Posts Tagged ‘png’

Round images to width and heights divisible by 2, by cropping

Saturday, November 10th, 2012

To make an h264 movie from a bunch of images using ffmpeg I need all the images to have size dimensions divisible by two. Here’s a little one-liner to crop a bunch of images to the nearest size divisible by 2:


for file in *.png; do convert -crop `identify -format "(%[fx:w]/2)*2" $file | bc`x`identify -format "(%[fx:h]/2)*2" $file | bc`+0+0 $file cropped_$file; done

I suppose using mogrify would potentially be faster. But I’m not sure how to introduce the rounding.

Convert a bunch of images into a video, batch job

Friday, October 26th, 2012

I was sure I posted this some time before, but just in case, here it is again.

My programs can easily dump jpgs, pngs, or tga image files at every frame. Sometimes it suffices to convert these to an animated GIF using imagemagick. But if there are many images and they’re all hi-res then really you need a proper video codec to get a reasonably small file. I use this ffmpeg command:


ffmpeg -f image2 -r 30 -i myimages-%04d.tga -r 30 -vcodec libx264 -sameq output.mp4

TexMapPreview: simple texture mapping utility

Wednesday, September 21st, 2011

texmappreview simple texture mapping utility working on woody
I posted the source and binary of TexMapPreview. It’s a little texture mapping utility I’ve been using to visualize texture maps on the meshes I deform. It takes as input a mesh (with texture coordinates) and an (texture) image. Then it can either write the visualization of the texture mapped mesh to an output file or display it in a GLUT window. Glut is the only dependency.

TexMapPreview itself can only read and write .tga image files. But, I include a bash script wrapper which uses ImageMagick’s convert tool to enable reading and writing of all sorts of file formats (.png, .jpg, .tiff, whatever convert can read/write).

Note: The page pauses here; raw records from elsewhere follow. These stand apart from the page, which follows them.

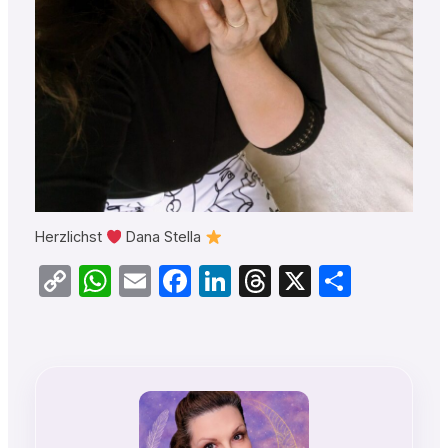
Herzlichst
Dana Stella
Copy
WhatsApp
Email
Facebook
LinkedIn
Threads
X
Teilen
Link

Open .tga files with alpha channel in photoshop

Monday, September 5th, 2011

Here’s the tedious step by step to open a .tga file with transparency in photoshop as if it were a .png file:

  1. Open your image.tga
  2. In the main menu at the top choose Layer > New > Layer from Background… then click OK
  3. Open the Channels dialog: Window > Channels

You should see:

  • RGB
  • Red
  • Blue
  • Green
  • Alpha (unchecked)

If you don’t see the Alpha channel then your .tga file doesn’t have one

  1. Command+click on the alpha channel’s thumbnail (or select the Alpha channel and click the little dashed circle at the bottom of the channels dialog “Load channel as selection”)
  2. Choose Layer > Layer Mask > Reveal Selection
  3. With the layer mask selected choose Layer > Layer Mask > Apply
  4. In the the Channels dialog, trash the Alpha channel

Extract all images from a pdf as png files (at full resolution)

Friday, August 26th, 2011

Here’s a two-liner to extract all the embedded color images in a pdf and convert then to png files. pdfimages extracts the images as ppm files. But I couldn’t open these immediately on my mac with my favorite image editing tools, so I convert them with mogrify from the imagemagick suite to png files.

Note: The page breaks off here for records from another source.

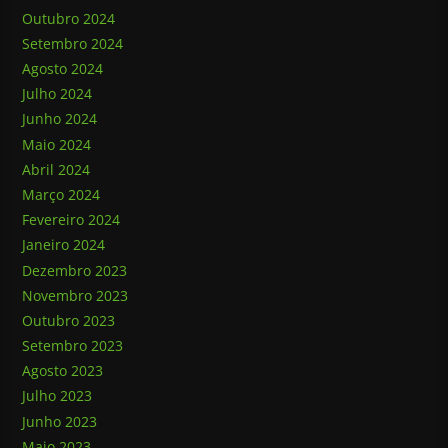
Outubro 2024
Setembro 2024
Agosto 2024
Julho 2024
Junho 2024
Maio 2024
Abril 2024
Março 2024
Fevereiro 2024
Janeiro 2024
Dezembro 2023
Novembro 2023
Outubro 2023
Setembro 2023
Agosto 2023
Julho 2023
Junho 2023
Maio 2023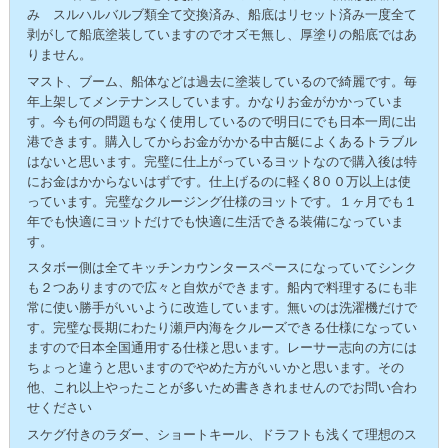
み スルハルバルブ類全て交換済み、船底はリセット済み一度全て
剥がして船底塗装していますのでオズモ無し、厚塗りの船底ではあ
りません。
マスト、ブーム、船体などは過去に塗装しているので綺麗です。毎
年上架してメンテナンスしています。かなりお金がかかっていま
す。今も何の問題もなく使用しているので明日にでも日本一周に出
港できます。購入してからお金がかかる中古艇によくあるトラブル
はないと思います。完璧に仕上がっているヨットなので購入後は特
にお金はかからないはずです。仕上げるのに軽く8００万以上は使
っています。完璧なクルージング仕様のヨットです。１ヶ月でも１
年でも快適にヨットだけでも快適に生活できる装備になっていま
す。
スタボー側は全てキッチンカウンタースペースになっていてシンク
も２つありますので広々と自炊ができます。船内で料理するにも非
常に使い勝手がいいように改造しています。無いのは洗濯機だけで
す。完璧な長期にわたり瀬戸内海をクルーズできる仕様になってい
ますので日本全国通用する仕様と思います。レーサー志向の方には
ちょっと違うと思いますのでやめた方がいいかと思います。その
他、これ以上やったことが多いため書ききれませんのでお問い合わ
せください
スケグ付きのラダー、ショートキール、ドラフトも浅くて理想のス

pdfimages original.pdf ./extracted-images
mogrify -format png ./extracted-images*.ppm

and to get rid of the ppm files


rm ./extracted-images*.ppm

Extract full resolution image from PDF using Illustrator and Photoshop

Tuesday, July 12th, 2011

I had the problem that when kinkos scanned my artwork they gave me a PDF. This doesn’t make a whole lot of sense because the scan is a raster image. It’d be much better off in PNG or in many cases JPG. I tried just opening the PDF in Preview or Photoshop and saving as a PNG but when prompted for the resolution I wasn’t sure what to put. What was the resolution of the PDF? And what was the resolution of the embedded image? Then I tried opening the PDF in illustrator, selecting the image and pasting it as raw pixels into a new photoshop document. This didn’t work either since the image was embedded into the PDF in a scaled form so the copied image was too small. My final solution is as follows:

In illustrator

  1. Select the image object
  2. Open View > Document Info > Embedded Objects
  3. Record the size of the image
  4. Copy the selected image

In Photoshop

  1. Create a new document (this will be the correct dimensions of the copied object, but perhaps the wrong resolution)
  2. Paste the object, but as a Smart Object
  3. Choose Image > Image size…
  4. Enter the size of the image, previously recorded
  5. Choose Layer > Flatten Image

Update: As suggested in the comments it’s much easier to use pdfimages to extract embedded images. I made a follow up post which does this then uses imagemagick’s mogrify to convert the files to pngs.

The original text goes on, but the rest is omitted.